• [What to do]: In the data that follows, find the line with "8. Native integrations."; transcribe it, every later line up to the one with "10. Feedback is important.", and that line as well, exactly and with no others.
*** The input Section Begins ***
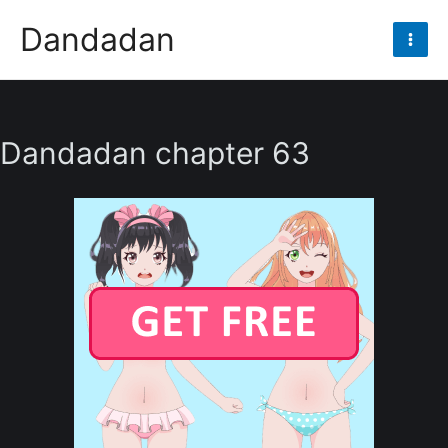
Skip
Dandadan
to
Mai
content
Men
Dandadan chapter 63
*** The input Section Ends ***
*** The input Section Begins ***
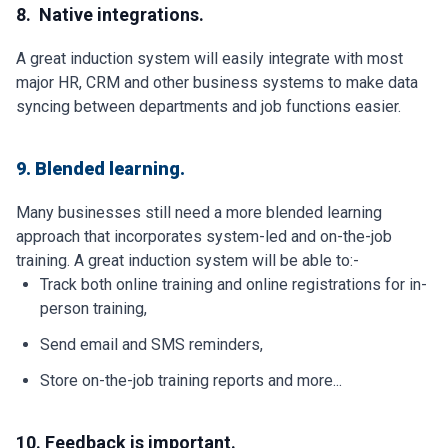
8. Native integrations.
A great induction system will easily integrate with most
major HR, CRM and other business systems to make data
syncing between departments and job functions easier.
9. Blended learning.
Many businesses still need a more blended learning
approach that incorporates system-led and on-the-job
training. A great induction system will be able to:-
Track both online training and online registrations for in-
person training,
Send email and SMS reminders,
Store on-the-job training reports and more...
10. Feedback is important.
*** The input Section Ends ***
• [Solution for this problem]:
8. Native integrations.
A great induction system will easily integrate with most
major HR, CRM and other business systems to make data
syncing between departments and job functions easier.
9. Blended learning.
Many businesses still need a more blended learning
approach that incorporates system-led and on-the-job
training. A great induction system will be able to:-
Track both online training and online registrations for in-
person training,
Send email and SMS reminders,
Store on-the-job training reports and more...
10. Feedback is important.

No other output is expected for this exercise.